Computing the false positives for repeated Bloom filter queries

16 Views Asked by At

Suppose I have two sets, $A$ and $B$. I wish to compute the containment of $A$ in $B$ by checking what proportion of $A$'s elements are in $B$ (i.e $\epsilon = {|A \cap B| \over |B|}$). I do this by inserting the elements of $B$ into a Bloom filter and querying the filter for the all the elements of $A$.

Given that the Bloom filter has a probability $p$ of returning a false positive for a query and there are $L = |A|$ elements in $A$ (assume all elements in $A$ and $B$ are independent and unique) what is the probability that I will falsely report that $A$ is at least $90\%$ contained in $B$? That is, $\epsilon \ge 0.90$.

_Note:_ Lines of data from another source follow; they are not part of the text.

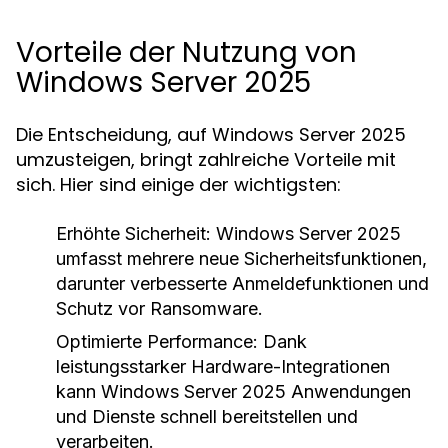
Vorteile der Nutzung von
Windows Server 2025
Die Entscheidung, auf Windows Server 2025
umzusteigen, bringt zahlreiche Vorteile mit
sich. Hier sind einige der wichtigsten:
Erhöhte Sicherheit:
Windows Server 2025
umfasst mehrere neue Sicherheitsfunktionen,
darunter verbesserte Anmeldefunktionen und
Schutz vor Ransomware.
Optimierte Performance:
Dank
leistungsstarker Hardware-Integrationen
kann Windows Server 2025 Anwendungen
und Dienste schnell bereitstellen und
verarbeiten.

I figured out that in the $100\%$ containment case ($\epsilon = 1$), the probability would just be $p^L$ but I'm having trouble extending it to the $90\%$ case. Would it just be $\sum_{k=\text{floor}(0.90*L)}^{L} \text{Binomial}(n=L, k=k, p=p)$?

And as an extension to this problem, what would the probability be if I decided to sample uniformly from $A$ and $B$ to make the smaller sets $A', B'$? Then I insert $B'$ into a Bloom filter and query the elements of $A'$ as an approximate measure of containment for $A$ in $B$. My intuition says that there should be an additional source of false positive error due to the sampling, but I don't know how to express it mathematically.

Any help would be greatly appreciated.